Yes, it is believable that someone might not. I have no real fantasies myself, I figure my SO has enough for us both.


----------



## I Notice The Details (Sep 15, 2012)

Initiate more. 

Have more overall sexual desire.

Get rid of old inhibitions from the past.

Be more daring and express her own fantasies.

Lose the good girl image at times and be a bad, nasty girl in the bedroom.

Talk dirty to me in the heat of the moment...this would be very much out of character for her.

Use her fingers to masturbate. She only uses toys.

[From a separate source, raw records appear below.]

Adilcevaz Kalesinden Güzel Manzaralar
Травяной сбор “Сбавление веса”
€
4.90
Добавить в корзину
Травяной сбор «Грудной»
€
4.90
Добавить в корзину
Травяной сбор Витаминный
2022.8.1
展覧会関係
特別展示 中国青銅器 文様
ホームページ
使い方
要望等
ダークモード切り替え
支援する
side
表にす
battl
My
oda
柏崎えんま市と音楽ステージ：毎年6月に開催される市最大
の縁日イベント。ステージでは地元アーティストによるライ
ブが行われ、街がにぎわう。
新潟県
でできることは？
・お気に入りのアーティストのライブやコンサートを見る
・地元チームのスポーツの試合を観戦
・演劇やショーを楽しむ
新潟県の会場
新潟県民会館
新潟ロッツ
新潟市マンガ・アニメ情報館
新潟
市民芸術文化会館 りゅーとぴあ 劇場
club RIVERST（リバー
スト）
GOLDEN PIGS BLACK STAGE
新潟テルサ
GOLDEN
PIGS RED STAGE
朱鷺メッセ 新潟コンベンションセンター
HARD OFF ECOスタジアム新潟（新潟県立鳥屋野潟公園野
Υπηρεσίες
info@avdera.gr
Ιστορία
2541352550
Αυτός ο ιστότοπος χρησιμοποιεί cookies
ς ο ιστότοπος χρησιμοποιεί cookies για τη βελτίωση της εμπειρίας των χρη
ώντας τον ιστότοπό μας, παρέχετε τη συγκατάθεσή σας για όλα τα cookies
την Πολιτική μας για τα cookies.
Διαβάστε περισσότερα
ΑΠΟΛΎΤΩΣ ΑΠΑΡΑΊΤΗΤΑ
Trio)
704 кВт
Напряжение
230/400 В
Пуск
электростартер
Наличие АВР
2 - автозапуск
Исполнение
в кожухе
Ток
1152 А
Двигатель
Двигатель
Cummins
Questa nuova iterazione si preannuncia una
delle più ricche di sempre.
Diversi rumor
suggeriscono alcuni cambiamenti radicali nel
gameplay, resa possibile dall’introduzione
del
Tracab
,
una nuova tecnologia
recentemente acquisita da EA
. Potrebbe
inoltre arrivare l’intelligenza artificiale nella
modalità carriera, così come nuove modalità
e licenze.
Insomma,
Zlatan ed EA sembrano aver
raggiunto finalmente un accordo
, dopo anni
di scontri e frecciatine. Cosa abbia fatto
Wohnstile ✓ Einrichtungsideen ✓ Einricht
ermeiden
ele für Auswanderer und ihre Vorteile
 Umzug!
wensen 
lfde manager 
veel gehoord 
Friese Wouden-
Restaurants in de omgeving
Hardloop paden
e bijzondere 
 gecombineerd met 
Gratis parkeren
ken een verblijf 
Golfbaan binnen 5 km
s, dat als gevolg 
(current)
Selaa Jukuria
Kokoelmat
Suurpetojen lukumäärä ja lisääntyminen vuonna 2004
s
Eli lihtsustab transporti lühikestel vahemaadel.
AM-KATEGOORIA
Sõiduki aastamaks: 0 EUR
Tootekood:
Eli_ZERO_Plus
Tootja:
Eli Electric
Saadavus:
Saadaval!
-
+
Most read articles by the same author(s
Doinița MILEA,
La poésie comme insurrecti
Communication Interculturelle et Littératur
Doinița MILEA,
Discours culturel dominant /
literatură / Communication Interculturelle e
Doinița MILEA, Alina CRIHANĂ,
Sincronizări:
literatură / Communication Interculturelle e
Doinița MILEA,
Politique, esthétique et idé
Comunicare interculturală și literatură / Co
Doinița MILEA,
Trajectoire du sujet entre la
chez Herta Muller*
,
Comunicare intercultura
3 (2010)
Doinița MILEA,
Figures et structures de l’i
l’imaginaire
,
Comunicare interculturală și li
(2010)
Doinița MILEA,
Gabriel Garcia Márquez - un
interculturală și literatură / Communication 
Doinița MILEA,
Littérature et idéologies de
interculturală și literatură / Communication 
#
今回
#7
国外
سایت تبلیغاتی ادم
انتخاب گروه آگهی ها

Other than that, things are pretty good.


----------



## jd08 (Nov 20, 2012)

Act like my wife would be a good first step
_Posted via Mobile Device_


----------



## snerg (Apr 10, 2013)

please do 1% of the acts that you claim to have done with all the others you slept with but neglect to perform with me.


----------



## MaybeItsMe? (Oct 26, 2011)

Go and talk to someone about her issues or come and talk to some one about the issues she has with me. Anything to try and get things on the road to recovery.


----------



## Rotorhead77 (Nov 7, 2013)

Found another way of saying what I said before:

I wish my wife would be as interested in getting me off as I am in getting her off.


----------



## Fordsvt (Dec 24, 2010)

CalBanker said:


> I actually just asked the wife last night if she would do this for me and she said yes. I'd like to have her in her best bra/panties/garter and thigh highs with her sexiest f**k me heels on!!!! I got an instant rise just out of the thought of it.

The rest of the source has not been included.